§ **Exercise details**:
Look through the entries that follow and count the lines with the word "Career". The reply is that number alone.

Saved entries:
_____

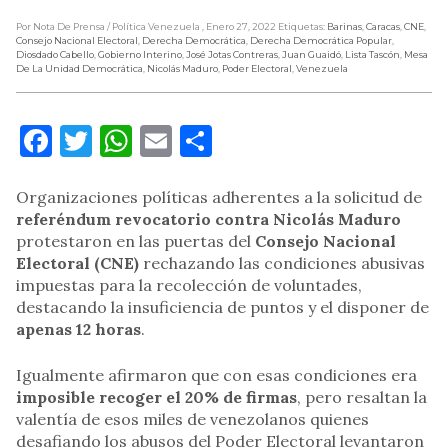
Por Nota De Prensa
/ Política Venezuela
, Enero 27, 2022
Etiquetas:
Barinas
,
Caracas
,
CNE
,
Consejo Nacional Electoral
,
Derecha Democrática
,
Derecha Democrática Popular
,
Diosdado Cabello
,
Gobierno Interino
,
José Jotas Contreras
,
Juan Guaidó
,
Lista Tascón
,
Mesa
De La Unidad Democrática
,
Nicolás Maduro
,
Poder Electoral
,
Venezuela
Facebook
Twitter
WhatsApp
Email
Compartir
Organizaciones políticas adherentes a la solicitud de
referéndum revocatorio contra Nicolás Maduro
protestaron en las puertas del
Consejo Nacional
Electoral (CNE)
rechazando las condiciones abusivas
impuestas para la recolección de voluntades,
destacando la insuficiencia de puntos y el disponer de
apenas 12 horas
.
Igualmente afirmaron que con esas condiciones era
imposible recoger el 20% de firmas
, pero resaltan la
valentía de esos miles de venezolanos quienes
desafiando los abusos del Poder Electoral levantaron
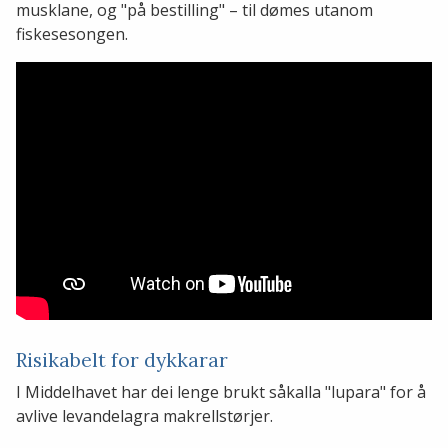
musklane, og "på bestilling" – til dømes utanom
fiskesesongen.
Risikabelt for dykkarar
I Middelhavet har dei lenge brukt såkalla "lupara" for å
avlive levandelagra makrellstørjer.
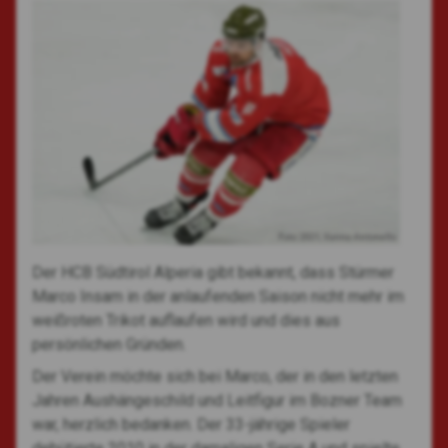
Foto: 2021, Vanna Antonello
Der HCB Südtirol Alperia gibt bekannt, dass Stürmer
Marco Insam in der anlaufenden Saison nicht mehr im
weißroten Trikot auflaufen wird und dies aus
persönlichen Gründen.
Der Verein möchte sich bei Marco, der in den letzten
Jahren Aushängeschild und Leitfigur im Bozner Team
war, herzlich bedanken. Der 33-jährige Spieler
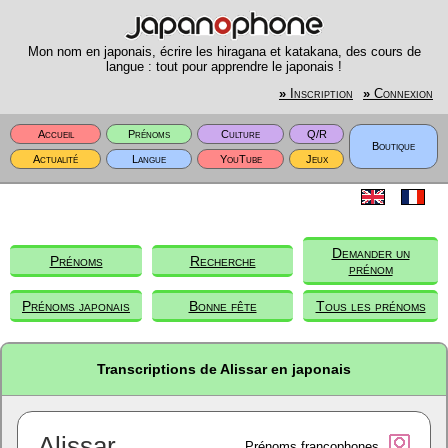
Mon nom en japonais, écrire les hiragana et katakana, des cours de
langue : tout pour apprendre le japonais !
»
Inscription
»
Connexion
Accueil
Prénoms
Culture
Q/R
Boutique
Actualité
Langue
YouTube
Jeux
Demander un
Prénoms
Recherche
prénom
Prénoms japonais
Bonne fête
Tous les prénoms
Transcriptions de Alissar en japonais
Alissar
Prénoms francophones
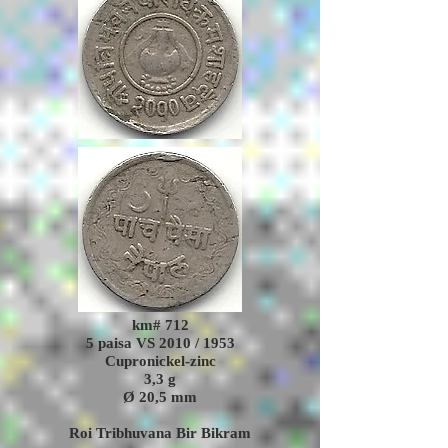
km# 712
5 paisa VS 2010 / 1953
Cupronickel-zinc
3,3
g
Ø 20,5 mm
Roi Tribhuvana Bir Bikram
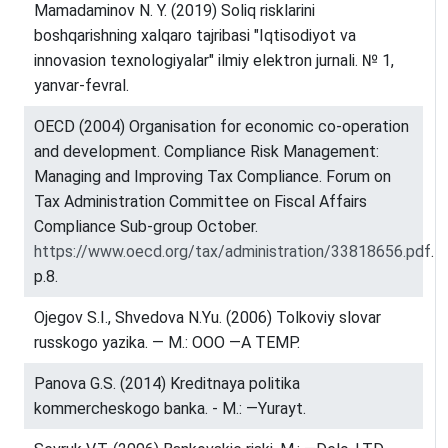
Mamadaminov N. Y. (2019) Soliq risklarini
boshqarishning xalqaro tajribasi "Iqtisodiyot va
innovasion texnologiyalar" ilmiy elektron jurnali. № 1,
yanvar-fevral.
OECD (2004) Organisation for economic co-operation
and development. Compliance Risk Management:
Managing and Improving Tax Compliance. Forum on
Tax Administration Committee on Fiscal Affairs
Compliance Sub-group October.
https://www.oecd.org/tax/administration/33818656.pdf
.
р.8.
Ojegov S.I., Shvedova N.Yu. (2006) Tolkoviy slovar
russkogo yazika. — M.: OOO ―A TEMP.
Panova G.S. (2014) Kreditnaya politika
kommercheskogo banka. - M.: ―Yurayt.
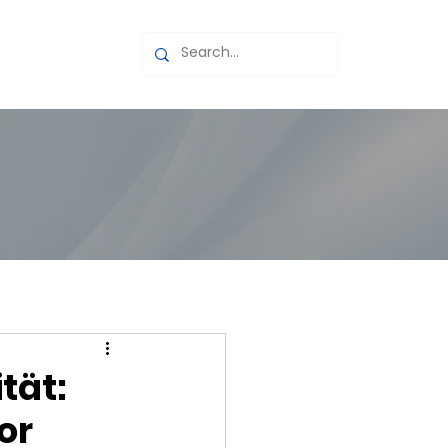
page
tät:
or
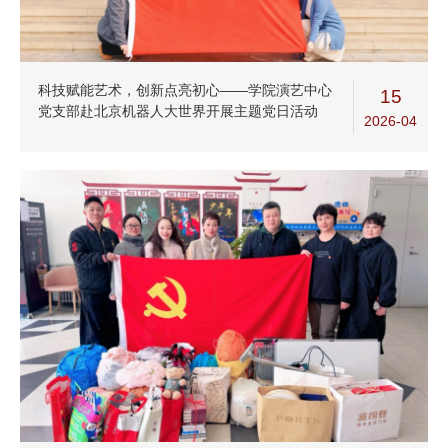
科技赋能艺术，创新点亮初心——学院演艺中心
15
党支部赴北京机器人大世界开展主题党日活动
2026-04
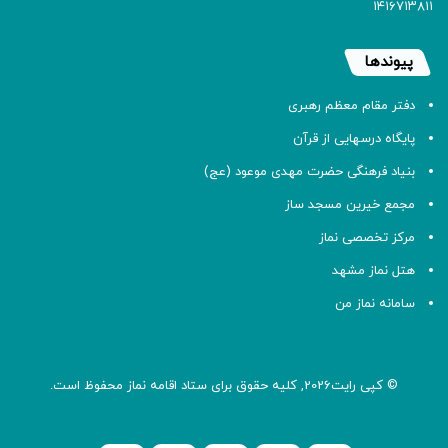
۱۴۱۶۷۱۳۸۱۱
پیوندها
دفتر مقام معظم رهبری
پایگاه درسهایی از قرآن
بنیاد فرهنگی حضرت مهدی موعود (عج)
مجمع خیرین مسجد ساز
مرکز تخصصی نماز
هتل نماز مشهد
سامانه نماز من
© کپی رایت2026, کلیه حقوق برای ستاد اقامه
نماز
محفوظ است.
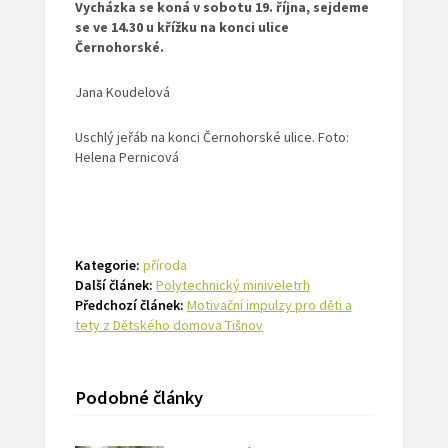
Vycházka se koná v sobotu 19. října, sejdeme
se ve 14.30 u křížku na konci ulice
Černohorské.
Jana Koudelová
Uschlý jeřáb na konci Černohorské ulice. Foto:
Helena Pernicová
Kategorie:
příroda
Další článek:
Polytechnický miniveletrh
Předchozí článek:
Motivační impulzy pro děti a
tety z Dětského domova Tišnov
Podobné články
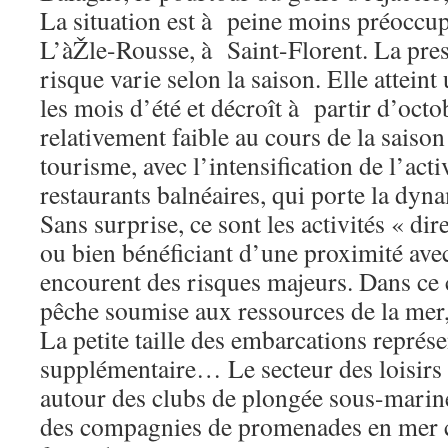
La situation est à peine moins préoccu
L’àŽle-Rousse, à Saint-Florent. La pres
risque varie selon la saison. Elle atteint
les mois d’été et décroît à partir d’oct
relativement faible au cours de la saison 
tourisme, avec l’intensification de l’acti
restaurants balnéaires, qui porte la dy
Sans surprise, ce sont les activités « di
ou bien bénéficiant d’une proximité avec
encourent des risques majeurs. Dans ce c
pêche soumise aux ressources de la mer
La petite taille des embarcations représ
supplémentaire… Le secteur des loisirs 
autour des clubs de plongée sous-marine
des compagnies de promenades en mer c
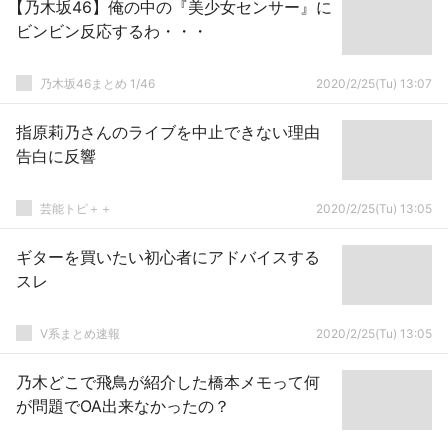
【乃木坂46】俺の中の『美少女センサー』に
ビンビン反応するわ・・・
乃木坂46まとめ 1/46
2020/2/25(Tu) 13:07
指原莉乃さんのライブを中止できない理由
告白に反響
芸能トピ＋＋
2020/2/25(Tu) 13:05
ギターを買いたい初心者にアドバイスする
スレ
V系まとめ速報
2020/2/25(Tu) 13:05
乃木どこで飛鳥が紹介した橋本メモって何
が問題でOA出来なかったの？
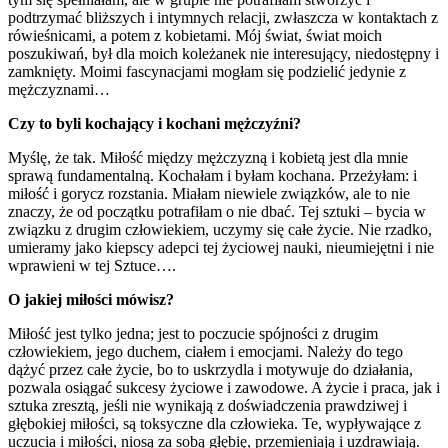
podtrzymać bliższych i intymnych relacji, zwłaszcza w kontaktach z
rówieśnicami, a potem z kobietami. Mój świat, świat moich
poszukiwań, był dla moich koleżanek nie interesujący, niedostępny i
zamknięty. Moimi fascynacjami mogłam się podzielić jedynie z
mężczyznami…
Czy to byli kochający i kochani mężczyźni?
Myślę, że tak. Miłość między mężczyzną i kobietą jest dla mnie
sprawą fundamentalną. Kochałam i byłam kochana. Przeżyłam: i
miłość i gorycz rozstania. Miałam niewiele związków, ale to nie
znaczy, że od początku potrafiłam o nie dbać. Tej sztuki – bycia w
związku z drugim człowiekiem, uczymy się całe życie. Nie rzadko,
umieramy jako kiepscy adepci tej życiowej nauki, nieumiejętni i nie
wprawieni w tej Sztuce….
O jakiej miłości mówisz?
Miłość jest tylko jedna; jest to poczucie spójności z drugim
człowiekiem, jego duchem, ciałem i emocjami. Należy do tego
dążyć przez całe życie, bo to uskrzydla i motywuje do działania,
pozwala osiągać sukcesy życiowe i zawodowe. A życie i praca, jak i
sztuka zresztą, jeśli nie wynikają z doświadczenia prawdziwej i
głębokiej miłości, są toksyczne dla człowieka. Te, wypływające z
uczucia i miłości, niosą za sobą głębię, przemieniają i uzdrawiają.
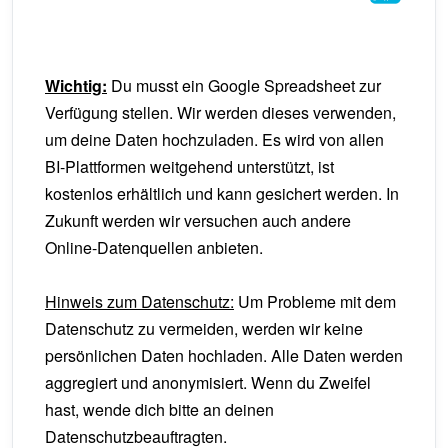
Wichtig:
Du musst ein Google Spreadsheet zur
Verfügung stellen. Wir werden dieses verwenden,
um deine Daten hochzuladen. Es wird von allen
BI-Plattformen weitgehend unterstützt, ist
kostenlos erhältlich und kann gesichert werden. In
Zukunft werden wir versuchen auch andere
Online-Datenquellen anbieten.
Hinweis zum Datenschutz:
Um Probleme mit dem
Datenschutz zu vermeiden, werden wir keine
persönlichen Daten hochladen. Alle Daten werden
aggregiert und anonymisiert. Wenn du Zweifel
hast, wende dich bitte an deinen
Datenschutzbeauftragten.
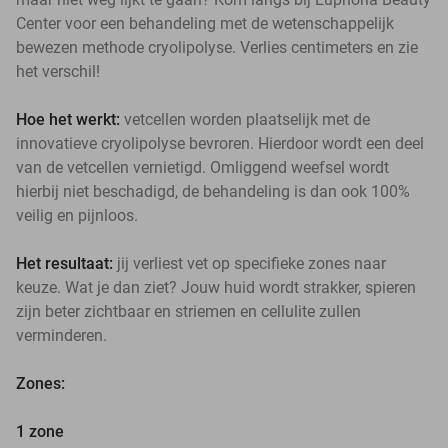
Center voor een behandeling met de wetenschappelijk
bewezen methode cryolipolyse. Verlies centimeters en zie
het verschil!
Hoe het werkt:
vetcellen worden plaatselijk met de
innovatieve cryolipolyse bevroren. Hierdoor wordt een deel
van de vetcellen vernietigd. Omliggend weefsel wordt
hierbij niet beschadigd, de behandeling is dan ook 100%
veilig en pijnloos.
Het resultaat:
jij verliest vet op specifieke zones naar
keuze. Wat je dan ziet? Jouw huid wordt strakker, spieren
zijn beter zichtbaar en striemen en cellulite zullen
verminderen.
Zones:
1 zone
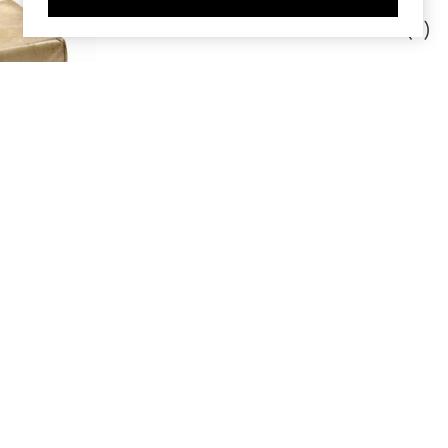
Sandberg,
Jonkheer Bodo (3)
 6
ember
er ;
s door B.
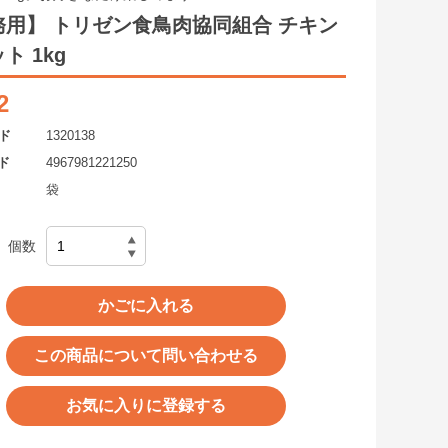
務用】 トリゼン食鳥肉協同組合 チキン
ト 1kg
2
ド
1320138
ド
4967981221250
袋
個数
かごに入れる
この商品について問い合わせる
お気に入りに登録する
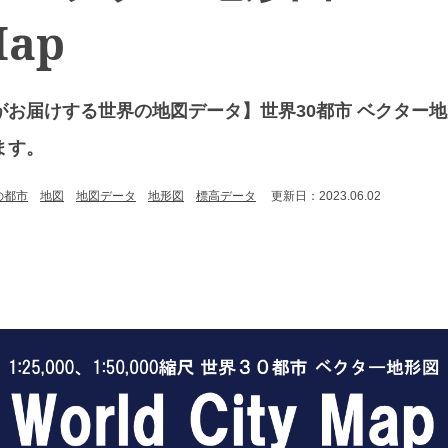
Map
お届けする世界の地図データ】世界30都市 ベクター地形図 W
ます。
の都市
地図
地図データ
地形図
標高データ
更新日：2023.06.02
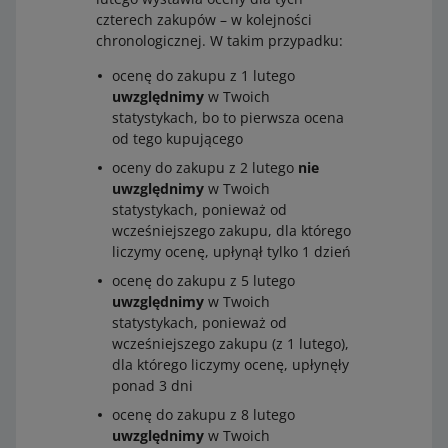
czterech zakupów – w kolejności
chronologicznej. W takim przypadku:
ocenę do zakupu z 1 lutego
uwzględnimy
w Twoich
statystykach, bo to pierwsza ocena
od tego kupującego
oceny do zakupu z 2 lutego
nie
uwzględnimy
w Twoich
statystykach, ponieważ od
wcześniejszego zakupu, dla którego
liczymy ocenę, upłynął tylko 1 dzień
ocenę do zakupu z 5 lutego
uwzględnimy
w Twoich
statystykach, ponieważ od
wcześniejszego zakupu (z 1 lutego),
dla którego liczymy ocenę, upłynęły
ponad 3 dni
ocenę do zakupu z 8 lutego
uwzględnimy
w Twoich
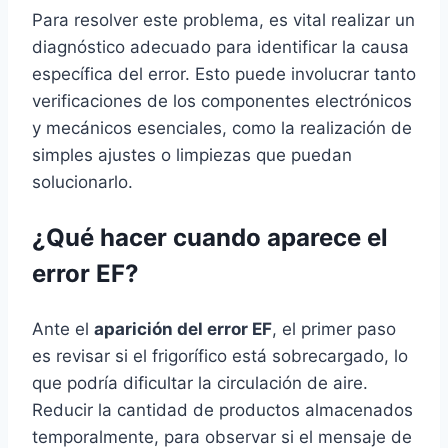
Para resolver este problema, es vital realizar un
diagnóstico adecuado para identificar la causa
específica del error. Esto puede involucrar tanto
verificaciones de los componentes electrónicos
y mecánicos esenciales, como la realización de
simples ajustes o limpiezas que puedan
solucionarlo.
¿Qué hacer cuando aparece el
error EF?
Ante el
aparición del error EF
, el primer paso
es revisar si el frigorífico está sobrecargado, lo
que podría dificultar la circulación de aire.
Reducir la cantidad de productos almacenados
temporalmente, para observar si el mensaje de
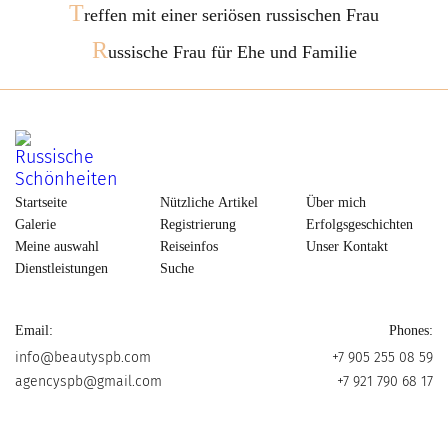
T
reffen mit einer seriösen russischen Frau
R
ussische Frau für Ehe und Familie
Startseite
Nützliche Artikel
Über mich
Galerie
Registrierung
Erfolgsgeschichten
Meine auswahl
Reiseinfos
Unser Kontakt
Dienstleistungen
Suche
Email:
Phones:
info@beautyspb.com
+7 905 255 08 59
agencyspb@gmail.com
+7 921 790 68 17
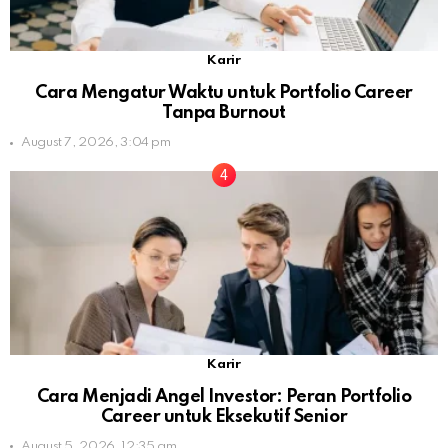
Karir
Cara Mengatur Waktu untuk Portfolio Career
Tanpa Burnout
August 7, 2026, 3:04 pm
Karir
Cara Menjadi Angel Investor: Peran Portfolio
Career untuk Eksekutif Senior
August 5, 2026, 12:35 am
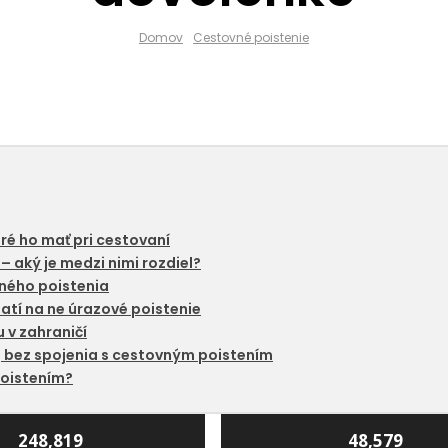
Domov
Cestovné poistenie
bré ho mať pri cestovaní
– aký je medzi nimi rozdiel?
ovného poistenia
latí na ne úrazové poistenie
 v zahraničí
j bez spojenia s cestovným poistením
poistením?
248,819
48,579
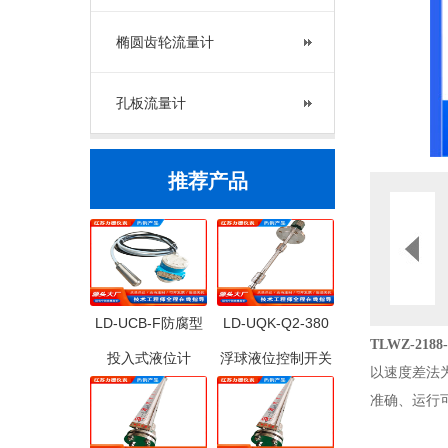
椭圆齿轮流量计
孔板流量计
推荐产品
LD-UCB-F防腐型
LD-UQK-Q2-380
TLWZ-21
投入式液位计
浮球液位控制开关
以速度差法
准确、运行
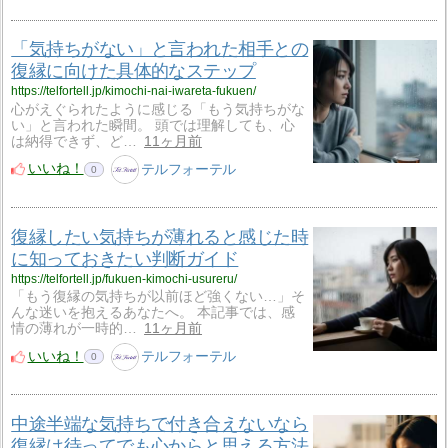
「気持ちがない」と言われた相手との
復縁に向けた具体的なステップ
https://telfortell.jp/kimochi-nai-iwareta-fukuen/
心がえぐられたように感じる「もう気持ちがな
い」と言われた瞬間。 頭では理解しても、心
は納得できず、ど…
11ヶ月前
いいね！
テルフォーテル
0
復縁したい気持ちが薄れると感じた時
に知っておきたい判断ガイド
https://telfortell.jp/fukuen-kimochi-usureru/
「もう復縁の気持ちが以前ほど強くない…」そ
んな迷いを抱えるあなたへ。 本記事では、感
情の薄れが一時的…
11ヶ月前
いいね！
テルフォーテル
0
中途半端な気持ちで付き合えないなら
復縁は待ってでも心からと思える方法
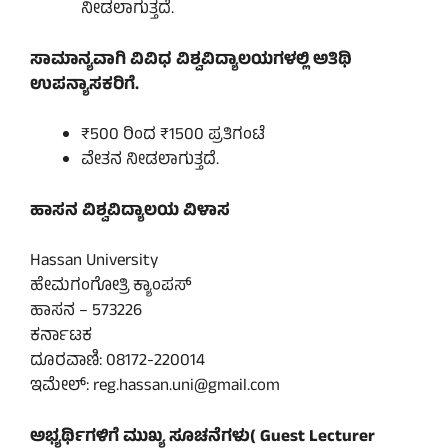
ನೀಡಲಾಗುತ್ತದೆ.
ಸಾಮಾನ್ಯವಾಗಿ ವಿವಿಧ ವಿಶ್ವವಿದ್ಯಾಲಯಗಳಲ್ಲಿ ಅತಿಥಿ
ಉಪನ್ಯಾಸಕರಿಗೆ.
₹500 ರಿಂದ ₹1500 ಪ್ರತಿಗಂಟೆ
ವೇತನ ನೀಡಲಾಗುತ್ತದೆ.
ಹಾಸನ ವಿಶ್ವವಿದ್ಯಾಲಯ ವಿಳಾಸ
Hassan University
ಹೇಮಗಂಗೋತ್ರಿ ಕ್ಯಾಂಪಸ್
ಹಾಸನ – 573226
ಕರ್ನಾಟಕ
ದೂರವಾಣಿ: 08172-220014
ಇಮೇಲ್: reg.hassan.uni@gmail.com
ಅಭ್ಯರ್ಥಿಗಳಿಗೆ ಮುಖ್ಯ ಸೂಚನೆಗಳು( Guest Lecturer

_____

§ **Task answer**:
2